§ TASK ITEM:
Copy out the lines of the material that include the string "Scene".

§ LISTED ENTRIES:
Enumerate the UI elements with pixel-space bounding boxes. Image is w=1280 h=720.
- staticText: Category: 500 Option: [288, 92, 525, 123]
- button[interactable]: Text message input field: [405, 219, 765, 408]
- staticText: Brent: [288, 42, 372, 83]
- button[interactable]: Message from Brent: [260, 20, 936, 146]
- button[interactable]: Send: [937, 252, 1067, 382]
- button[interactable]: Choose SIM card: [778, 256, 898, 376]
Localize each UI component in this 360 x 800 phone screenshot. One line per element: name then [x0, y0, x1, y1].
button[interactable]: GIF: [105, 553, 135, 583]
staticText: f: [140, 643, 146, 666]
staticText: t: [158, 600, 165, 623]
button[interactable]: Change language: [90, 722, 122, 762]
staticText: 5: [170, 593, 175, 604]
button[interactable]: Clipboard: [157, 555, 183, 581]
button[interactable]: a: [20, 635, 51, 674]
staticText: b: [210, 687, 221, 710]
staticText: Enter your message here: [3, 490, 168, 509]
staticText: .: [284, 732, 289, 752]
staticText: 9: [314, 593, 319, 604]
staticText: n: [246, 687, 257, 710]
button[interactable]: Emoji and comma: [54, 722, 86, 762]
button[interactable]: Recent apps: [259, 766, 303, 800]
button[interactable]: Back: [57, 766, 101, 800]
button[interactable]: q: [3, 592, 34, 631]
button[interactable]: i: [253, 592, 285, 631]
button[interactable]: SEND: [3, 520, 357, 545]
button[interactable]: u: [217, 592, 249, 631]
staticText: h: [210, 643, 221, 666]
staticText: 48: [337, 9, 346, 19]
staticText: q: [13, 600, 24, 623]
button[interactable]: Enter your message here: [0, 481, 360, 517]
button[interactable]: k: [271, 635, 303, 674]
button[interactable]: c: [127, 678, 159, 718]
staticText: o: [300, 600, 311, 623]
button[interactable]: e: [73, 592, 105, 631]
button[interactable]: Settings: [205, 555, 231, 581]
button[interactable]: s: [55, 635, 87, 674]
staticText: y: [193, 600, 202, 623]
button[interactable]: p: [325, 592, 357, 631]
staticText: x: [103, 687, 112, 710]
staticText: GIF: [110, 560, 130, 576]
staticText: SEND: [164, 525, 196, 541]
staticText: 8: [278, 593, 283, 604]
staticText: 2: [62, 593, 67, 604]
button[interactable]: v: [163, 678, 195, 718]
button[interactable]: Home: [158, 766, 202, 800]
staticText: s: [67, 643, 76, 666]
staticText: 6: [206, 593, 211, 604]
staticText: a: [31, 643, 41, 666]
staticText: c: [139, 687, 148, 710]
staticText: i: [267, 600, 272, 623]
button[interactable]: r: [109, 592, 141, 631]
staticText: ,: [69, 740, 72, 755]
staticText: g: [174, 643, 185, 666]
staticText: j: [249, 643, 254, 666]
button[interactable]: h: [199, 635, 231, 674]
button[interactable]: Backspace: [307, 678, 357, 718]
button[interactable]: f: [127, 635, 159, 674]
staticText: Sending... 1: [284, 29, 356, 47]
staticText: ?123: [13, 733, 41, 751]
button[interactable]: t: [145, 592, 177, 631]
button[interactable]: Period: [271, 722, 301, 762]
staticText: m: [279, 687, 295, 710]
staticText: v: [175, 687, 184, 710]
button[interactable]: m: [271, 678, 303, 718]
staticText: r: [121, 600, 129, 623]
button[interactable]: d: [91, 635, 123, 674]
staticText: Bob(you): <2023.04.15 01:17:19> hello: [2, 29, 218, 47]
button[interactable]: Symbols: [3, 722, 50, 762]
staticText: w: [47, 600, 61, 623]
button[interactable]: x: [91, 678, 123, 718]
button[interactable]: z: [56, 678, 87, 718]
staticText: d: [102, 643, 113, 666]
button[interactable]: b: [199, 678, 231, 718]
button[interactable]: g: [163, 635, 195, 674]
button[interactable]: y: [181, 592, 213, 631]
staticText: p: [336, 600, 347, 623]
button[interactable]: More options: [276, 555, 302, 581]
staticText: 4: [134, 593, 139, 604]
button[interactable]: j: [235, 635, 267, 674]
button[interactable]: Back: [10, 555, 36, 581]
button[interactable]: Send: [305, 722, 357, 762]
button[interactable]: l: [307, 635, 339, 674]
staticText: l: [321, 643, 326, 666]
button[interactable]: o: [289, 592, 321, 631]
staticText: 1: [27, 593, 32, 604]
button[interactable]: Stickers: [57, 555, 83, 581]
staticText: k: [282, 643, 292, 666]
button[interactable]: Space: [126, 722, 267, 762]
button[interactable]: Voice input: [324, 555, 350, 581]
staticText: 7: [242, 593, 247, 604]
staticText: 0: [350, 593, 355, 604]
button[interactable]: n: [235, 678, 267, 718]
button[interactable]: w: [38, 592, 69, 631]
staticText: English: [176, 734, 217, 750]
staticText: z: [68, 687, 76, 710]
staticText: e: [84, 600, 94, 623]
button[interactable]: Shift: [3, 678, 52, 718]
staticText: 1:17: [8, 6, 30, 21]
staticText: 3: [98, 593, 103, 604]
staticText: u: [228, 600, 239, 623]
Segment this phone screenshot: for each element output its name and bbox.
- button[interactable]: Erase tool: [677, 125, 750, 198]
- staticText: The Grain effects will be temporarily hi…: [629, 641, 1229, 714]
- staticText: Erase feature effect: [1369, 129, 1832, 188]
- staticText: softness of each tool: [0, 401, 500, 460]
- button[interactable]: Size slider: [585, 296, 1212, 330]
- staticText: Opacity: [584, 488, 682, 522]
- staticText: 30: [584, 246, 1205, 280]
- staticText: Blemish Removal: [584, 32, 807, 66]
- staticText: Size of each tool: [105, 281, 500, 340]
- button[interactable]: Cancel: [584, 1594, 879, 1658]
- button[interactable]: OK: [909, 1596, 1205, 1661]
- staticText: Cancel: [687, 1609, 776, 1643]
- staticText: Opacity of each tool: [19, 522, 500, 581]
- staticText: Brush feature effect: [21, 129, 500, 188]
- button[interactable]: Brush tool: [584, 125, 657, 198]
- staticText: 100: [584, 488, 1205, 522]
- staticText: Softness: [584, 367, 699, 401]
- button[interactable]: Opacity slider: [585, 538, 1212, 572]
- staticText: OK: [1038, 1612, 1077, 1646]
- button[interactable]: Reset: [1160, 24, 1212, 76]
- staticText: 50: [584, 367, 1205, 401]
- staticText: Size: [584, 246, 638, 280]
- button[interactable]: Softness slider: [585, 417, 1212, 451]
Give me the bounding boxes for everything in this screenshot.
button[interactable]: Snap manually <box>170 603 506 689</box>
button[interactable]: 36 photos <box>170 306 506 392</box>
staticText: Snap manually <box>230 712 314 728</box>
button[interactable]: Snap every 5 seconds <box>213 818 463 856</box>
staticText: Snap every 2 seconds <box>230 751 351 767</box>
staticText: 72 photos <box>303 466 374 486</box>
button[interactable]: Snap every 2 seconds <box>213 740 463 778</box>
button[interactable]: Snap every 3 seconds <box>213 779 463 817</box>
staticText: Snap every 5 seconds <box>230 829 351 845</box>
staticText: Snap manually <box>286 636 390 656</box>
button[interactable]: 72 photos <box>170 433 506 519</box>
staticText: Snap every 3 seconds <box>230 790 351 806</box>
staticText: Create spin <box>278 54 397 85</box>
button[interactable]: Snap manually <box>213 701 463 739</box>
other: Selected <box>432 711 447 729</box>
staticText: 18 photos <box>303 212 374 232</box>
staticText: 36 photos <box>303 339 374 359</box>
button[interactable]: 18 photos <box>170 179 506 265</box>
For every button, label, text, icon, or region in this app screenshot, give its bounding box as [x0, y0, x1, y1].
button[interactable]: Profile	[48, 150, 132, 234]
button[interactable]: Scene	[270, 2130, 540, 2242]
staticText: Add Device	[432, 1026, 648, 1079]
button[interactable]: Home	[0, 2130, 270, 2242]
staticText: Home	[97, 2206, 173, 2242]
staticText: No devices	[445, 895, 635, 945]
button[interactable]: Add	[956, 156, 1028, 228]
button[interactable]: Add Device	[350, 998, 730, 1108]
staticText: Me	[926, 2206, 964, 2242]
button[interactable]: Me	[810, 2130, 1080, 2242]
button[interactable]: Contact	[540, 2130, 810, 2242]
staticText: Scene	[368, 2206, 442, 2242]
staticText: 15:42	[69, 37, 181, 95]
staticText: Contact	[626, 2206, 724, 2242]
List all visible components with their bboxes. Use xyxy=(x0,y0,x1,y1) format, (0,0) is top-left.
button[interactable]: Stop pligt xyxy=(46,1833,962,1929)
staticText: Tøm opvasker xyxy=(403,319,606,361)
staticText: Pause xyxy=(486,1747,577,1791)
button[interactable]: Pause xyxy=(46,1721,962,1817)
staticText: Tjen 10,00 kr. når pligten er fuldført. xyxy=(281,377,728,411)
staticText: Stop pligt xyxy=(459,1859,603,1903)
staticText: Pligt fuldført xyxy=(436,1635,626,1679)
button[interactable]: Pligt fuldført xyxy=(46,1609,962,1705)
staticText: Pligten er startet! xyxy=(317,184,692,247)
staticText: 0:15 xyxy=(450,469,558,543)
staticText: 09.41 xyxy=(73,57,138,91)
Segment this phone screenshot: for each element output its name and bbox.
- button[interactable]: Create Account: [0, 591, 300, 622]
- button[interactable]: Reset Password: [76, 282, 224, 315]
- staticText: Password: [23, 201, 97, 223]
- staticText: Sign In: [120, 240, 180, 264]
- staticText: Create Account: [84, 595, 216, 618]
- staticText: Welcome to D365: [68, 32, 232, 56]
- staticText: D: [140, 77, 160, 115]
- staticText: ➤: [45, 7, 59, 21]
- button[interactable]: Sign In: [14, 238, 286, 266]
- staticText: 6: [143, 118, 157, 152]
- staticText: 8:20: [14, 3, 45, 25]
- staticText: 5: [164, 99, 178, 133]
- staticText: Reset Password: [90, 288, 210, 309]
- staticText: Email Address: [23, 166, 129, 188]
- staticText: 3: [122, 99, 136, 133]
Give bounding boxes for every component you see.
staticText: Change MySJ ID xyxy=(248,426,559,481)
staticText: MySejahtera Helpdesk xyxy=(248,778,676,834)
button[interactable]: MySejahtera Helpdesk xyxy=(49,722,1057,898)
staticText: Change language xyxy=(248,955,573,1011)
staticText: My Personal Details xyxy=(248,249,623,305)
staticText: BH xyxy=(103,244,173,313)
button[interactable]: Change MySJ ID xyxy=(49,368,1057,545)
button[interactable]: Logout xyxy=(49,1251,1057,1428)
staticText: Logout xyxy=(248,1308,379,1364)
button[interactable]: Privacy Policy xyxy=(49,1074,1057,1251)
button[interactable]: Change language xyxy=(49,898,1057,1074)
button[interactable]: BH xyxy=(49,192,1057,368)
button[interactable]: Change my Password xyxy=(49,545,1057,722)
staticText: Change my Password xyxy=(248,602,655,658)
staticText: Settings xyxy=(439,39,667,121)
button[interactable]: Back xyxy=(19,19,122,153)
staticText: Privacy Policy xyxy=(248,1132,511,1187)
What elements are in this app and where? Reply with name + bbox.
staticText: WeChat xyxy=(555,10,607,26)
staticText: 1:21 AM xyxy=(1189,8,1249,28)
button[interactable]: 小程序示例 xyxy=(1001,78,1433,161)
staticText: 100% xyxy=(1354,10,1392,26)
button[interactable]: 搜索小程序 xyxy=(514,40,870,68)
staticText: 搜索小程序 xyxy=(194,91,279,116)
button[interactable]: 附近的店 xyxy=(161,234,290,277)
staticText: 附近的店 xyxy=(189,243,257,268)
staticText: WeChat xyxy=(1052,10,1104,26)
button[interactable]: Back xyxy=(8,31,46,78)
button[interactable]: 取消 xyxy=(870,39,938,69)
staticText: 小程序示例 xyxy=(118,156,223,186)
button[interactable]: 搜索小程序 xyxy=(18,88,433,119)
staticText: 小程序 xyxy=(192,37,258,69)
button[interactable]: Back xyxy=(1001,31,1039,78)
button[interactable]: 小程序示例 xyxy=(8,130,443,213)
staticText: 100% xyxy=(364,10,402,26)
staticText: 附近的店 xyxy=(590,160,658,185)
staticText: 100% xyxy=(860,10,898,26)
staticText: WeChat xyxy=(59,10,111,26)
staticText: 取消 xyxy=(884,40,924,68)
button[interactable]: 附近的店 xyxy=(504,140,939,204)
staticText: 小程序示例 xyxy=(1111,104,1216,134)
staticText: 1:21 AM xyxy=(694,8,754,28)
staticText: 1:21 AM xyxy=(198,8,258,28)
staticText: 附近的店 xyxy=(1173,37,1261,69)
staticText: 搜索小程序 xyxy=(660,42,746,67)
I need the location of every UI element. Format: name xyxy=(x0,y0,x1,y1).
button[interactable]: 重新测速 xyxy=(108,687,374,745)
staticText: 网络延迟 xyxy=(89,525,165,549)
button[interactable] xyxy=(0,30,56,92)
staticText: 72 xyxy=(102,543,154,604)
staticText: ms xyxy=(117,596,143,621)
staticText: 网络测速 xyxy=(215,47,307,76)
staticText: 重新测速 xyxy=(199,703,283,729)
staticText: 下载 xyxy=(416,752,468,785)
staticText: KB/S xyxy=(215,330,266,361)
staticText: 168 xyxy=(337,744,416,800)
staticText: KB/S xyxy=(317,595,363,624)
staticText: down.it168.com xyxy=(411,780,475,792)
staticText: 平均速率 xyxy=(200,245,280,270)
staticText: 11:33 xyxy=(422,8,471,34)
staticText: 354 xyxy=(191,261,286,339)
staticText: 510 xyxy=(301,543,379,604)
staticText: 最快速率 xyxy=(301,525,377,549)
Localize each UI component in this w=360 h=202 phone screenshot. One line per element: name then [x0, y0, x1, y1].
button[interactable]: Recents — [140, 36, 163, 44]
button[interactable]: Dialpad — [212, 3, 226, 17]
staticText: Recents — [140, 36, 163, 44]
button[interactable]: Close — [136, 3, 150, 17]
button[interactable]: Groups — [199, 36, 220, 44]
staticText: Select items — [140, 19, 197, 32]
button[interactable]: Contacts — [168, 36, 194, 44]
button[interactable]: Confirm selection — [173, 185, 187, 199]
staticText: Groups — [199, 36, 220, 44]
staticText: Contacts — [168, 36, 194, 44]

§ EXPECTED ANSWER:
button[interactable]: Scene	[270, 2130, 540, 2242]
staticText: Scene	[368, 2206, 442, 2242]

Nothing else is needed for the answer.